Critical Analysis of the Judgement
Going through the judgement, it seems that the ratio-decidendi has been very
aptly decided and the reasoning behind the judgement seems to be very accurate
in its application. The judgement delivered by Justices S. Rajendra Babu and
Ruma Pal have certain very important junctures.
Firstly, in deciding whether the contract between the contractor who is
respondent no. 2 and the respondent no. 1 which is the Artificial Limbs
Manufacturing Corporation provides for an employer-employee relationship between
the respondent no.1 and the appellant, the Court found that the respondent no. 1
only supplied the basic infrastructure to run the canteen to the contractor
whilst the contractor had to provide for its upkeep and maintenance and further
indemnify the respondent no.1 for any loss or damage caused to those items,
thereby allowing the contractor to run the canteen as per his own discretion.

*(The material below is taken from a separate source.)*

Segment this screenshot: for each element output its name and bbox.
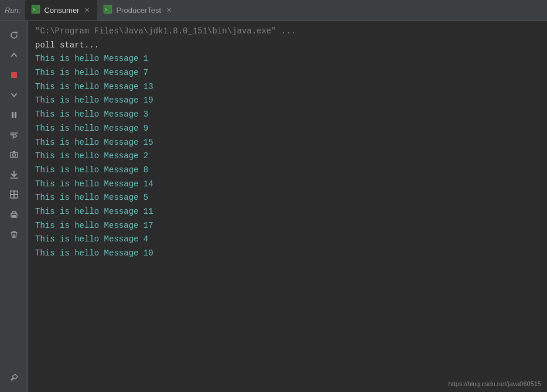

Considering that the respondent no.1 only obliged the contractor to provide the
employees all facilities as provided in various labour laws did not mean the
respondent no. 1 was usurping the role of running the canteen but only meant
that the corporation ensured compliance with statutory rules.
Clause 43 of the agreement which gave the contractor the discretion to employ
the workers already working in the canteen (like the appellants) also made it
clear that the contractor could not take action against the canteen workers.

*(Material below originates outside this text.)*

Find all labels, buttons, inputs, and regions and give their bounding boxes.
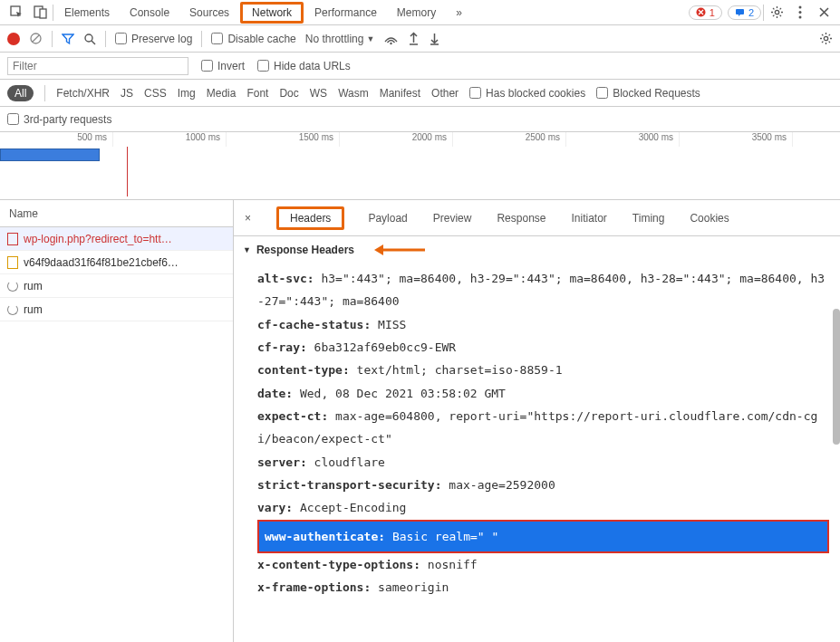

Therefore the respondent No. 1 had no say as to who should be employed by the
contractor, nor did it provide for the method of recruitment to be followed by
the contractor.
There was no obligation on the contractor to employ the persons who had served
under earlier contractors. The master-servant relation being absent herein, it
was rightly pointed out by the Court that workmen of a statutory canteen could
only be the workmen of the establishment for the sole purpose of the Factories
Act and not for all other purposes unless it was otherwise proved that the
establishment exercised complete administrative control over the employees
serving in the canteen, using the principle of law as laid down in the case of
Barat Fritz Werner Ltd. V. State of Karnataka[7].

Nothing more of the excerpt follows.